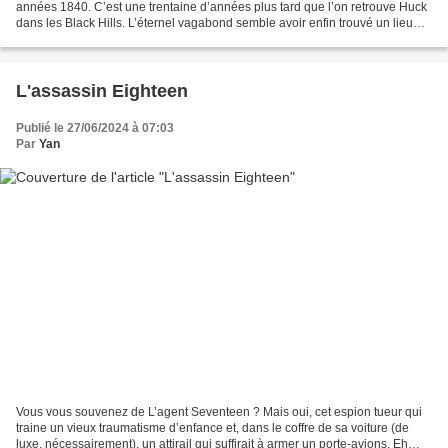
années 1840. C’est une trentaine d’années plus tard que l’on retrouve Huck
dans les Black Hills. L’éternel vagabond semble avoir enfin trouvé un lieu
qui lui plaît. Après des années...
L'assassin Eighteen
Publié le 27/06/2024 à 07:03
Par
Yan
Vous vous souvenez de L’agent Seventeen ? Mais oui, cet espion tueur qui
traine un vieux traumatisme d’enfance et, dans le coffre de sa voiture (de
luxe, nécessairement), un attirail qui suffirait à armer un porte-avions. Eh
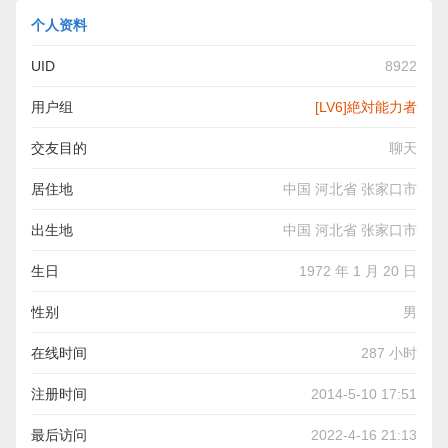
个人资料
UID
8922
用户组
[LV6]絶対能力者
交友目的
聊天
居住地
中国 河北省 张家口市
出生地
中国 河北省 张家口市
生日
1972 年 1 月 20 日
性别
男
在线时间
287 小时
注册时间
2014-5-10 17:51
最后访问
2022-4-16 21:13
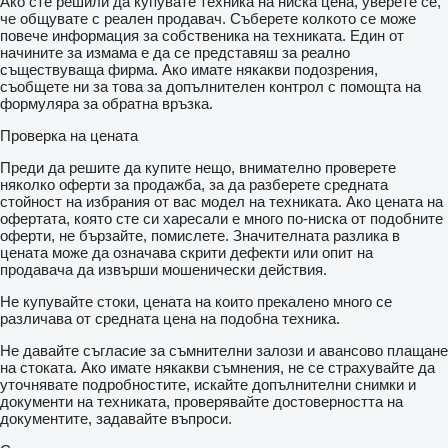
Ако сте решили да купувате техника на ниска цена, уверете се,
че общувате с реален продавач. Съберете колкото се може
повече информация за собственика на техниката. Един от
начините за измама е да се представяш за реално
съществуваща фирма. Ако имате някакви подозрения,
съобщете ни за това за допълнителен контрол с помощта на
формуляра за обратна връзка.
Проверка на цената
Преди да решите да купите нещо, внимателно проверете
няколко оферти за продажба, за да разберете средната
стойност на избрания от вас модел на техниката. Ако цената на
офертата, която сте си харесали е много по-ниска от подобните
оферти, не бързайте, помислете. Значителната разлика в
цената може да означава скрити дефекти или опит на
продавача да извърши мошенически действия.
Не купувайте стоки, цената на които прекалено много се
различава от средната цена на подобна техника.
Не давайте съгласие за съмнителни залози и авансово плащане
на стоката. Ако имате някакви съмнения, не се страхувайте да
уточнявате подробностите, искайте допълнителни снимки и
документи на техниката, проверявайте достоверността на
документите, задавайте въпроси.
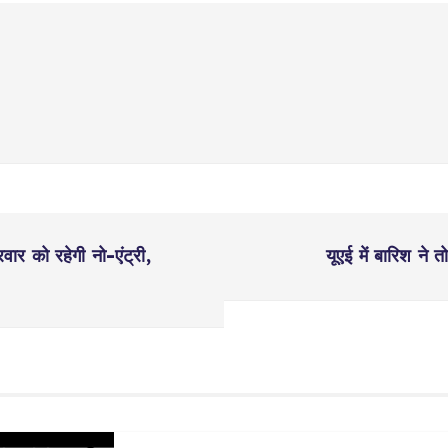
ार को रहेगी नो-एंट्री,
यूएई में बारिश ने 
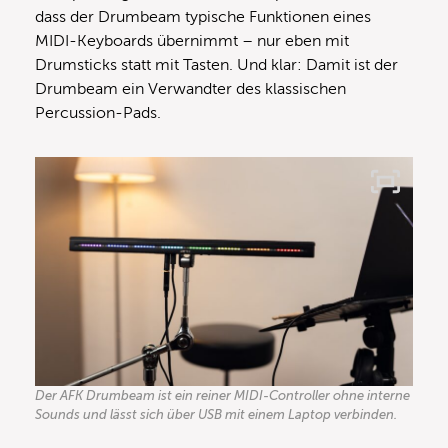
dass der Drumbeam typische Funktionen eines
MIDI-Keyboards übernimmt – nur eben mit
Drumsticks statt mit Tasten. Und klar: Damit ist der
Drumbeam ein Verwandter des klassischen
Percussion-Pads.
Der AFK Drumbeam ist ein reiner MIDI-Controller ohne interne
Sounds und lässt sich über USB mit einem Laptop verbinden.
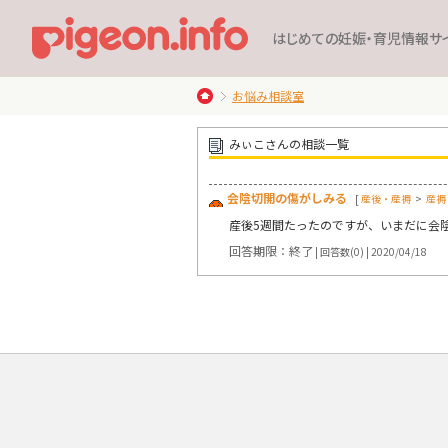
はじめての妊娠・育児情報サ
お悩み相談室
みぃこさんの相談一覧
会陰切開の傷がしみる
[
産後・産褥
>
産褥
産後5週間たったのですが、いまだに会
回答期限：終了
| 回答数(0) | 2020/04/18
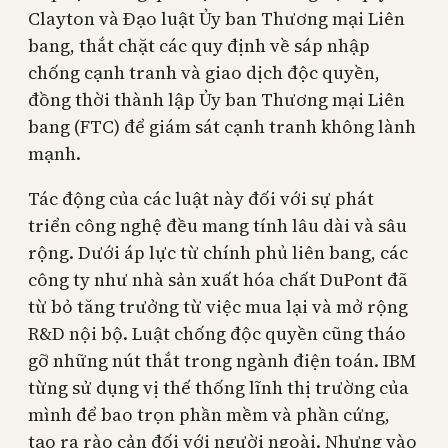
Clayton và Đạo luật Ủy ban Thương mại Liên
bang, thắt chặt các quy định về sáp nhập
chống cạnh tranh và giao dịch độc quyền,
đồng thời thành lập Ủy ban Thương mại Liên
bang (FTC) để giám sát cạnh tranh không lành
mạnh.
Tác động của các luật này đối với sự phát
triển công nghệ đều mang tính lâu dài và sâu
rộng. Dưới áp lực từ chính phủ liên bang, các
công ty như nhà sản xuất hóa chất DuPont đã
từ bỏ tăng trưởng từ việc mua lại và mở rộng
R&D nội bộ. Luật chống độc quyền cũng tháo
gỡ những nút thắt trong ngành điện toán. IBM
từng sử dụng vị thế thống lĩnh thị trường của
mình để bao trọn phần mềm và phần cứng,
tạo ra rào cản đối với người ngoài. Nhưng vào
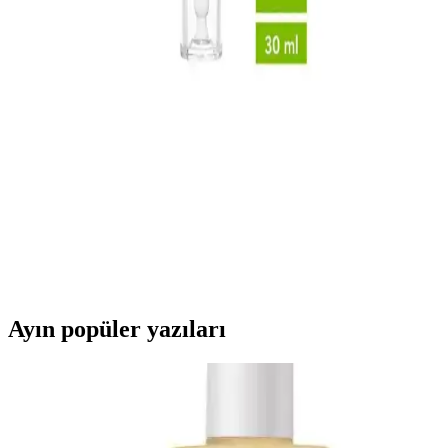
Dr.C.Tuna Çay Ağacı Yağlı Sos Serumu: Çok Yönlü
Doğal Cilt ve Saç Bakım Ürünü
Doğal içerikli Dr.C.Tuna Çay Ağacı Yağlı Sos Serumu, cilt ve saç
derisi sorunlarına karşı çok yönlü kullanım sağlar, ferahlatıcı etkisi
ve hızlı sonuçlarıyla öne çıkar.
Akne İçin Jel Krem Seçimi ve Kullanımı: Etkili ve
Güvenilir Tavsiyeler
Akne tedavisinde jel krem kullanımı, doğru ürün seçimi ve düzenli
kullanım ile etkili sonuçlar sağlar. İçeriğe ve cilt tipine uygun
ürünler, sağlıklı ve pürüzsüz bir cilt için önemli.
Ayın popüler yazıları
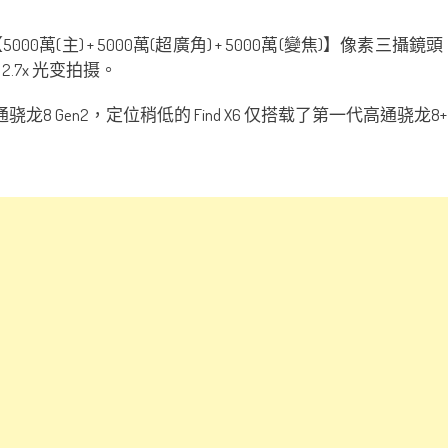
000萬(主) + 5000萬(超廣角) + 5000萬(變焦)】像素三
.7x 光变拍摄。
骁龙8 Gen2，定位稍低的 Find X6 仅搭载了第一代高通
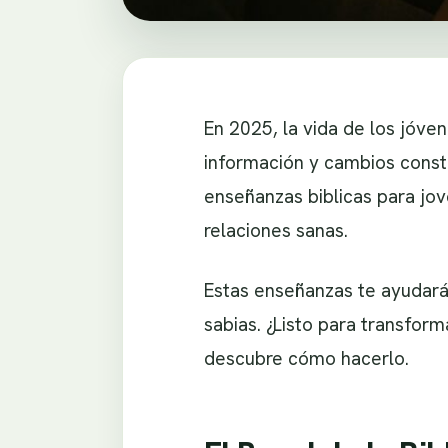
En 2025, la vida de los jóve
información y cambios const
enseñanzas biblicas para jove
relaciones sanas.
Estas enseñanzas te ayudarán
sabias. ¿Listo para transfor
descubre cómo hacerlo.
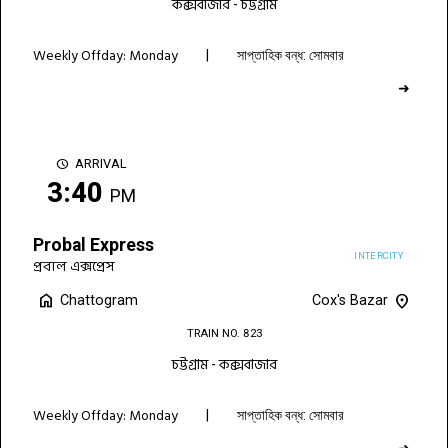
কক্সবাজার - চট্টগ্রাম
Weekly Offday: Monday
|
সাপ্তাহিক বন্ধ: সোমবার
➜
schedule
ARRIVAL
3:40
PM
Probal Express
INTERCITY
প্রবাল এক্সপ্রেস
home
location_on
Chattogram
Cox's Bazar
TRAIN NO. 823
চট্টগ্রাম - কক্সবাজার
Weekly Offday: Monday
|
সাপ্তাহিক বন্ধ: সোমবার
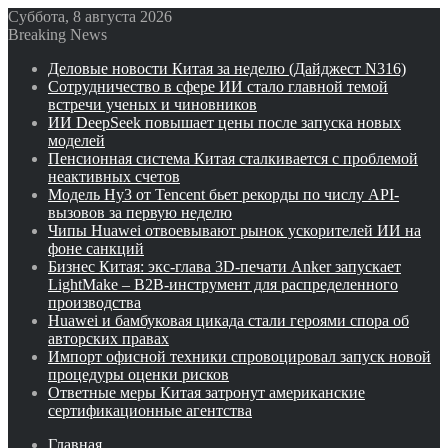
Суббота, 8 августа 2026
Breaking News
Деловые новости Китая за неделю (Дайджест N316)
Сотрудничество в сфере ИИ стало главной темой
встречи ученых и чиновников
ИИ DeepSeek повышает цены после запуска новых
моделей
Пенсионная система Китая сталкивается с проблемой
неактивных счетов
Модель Hy3 от Tencent бьет рекорды по числу API-
вызовов за первую неделю
Чипы Huawei отвоевывают рынок ускорителей ИИ на
фоне санкций
Бизнес Китая: экс-глава 3D-печати Anker запускает
LightMake – B2B-инструмент для распределенного
производства
Huawei и бамбуковая цикада стали героями спора об
авторских правах
Импорт офисной техники спровоцировал запуск новой
процедуры оценки рисков
Ответные меры Китая затронут американские
сертификационные агентства
Главная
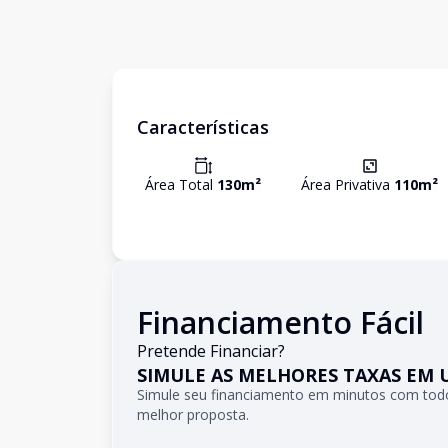
Características
Área Total
130
m²
Área Privativa
110
m²
Financiamento Fácil
Pretende Financiar?
SIMULE AS MELHORES TAXAS EM 
Simule seu financiamento em minutos com todo
melhor proposta.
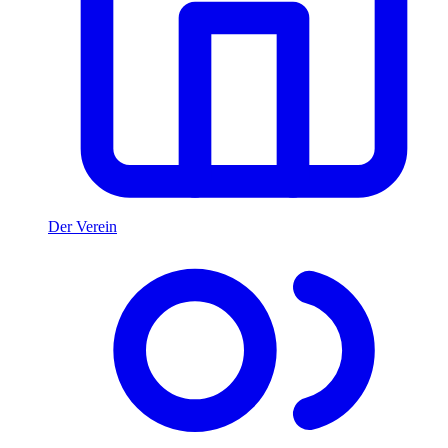
Der Verein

=-=-=

• EXERCISE AIM:
Go to the line above that has "En 2025, la vida de los jóve" and copy exactly from there down to the line that has "фоне санкций", both included. Leave the pictures out.

• ANSWER BOX:
En 2025, la vida de los jóve
información y cambios const
enseñanzas biblicas para jove
relaciones sanas.
Estas enseñanzas te ayudarán
sabias. ¿Listo para transfor
descubre cómo hacerlo.
কক্সবাজার - চট্টগ্রাম
Weekly Offday: Monday
|
সাপ্তাহিক বন্ধ: সোমবার
➜
schedule
ARRIVAL
3:40
PM
Probal Express
INTERCITY
প্রবাল এক্সপ্রেস
home
location_on
Chattogram
Cox's Bazar
TRAIN NO. 823
চট্টগ্রাম - কক্সবাজার
Weekly Offday: Monday
|
সাপ্তাহিক বন্ধ: সোমবার
Суббота, 8 августа 2026
Breaking News
Деловые новости Китая за неделю (Дайджест N316)
Сотрудничество в сфере ИИ стало главной темой
встречи ученых и чиновников
ИИ DeepSeek повышает цены после запуска новых
моделей
Пенсионная система Китая сталкивается с проблемой
неактивных счетов
Модель Hy3 от Tencent бьет рекорды по числу API-
вызовов за первую неделю
Чипы Huawei отвоевывают рынок ускорителей ИИ на
фоне санкций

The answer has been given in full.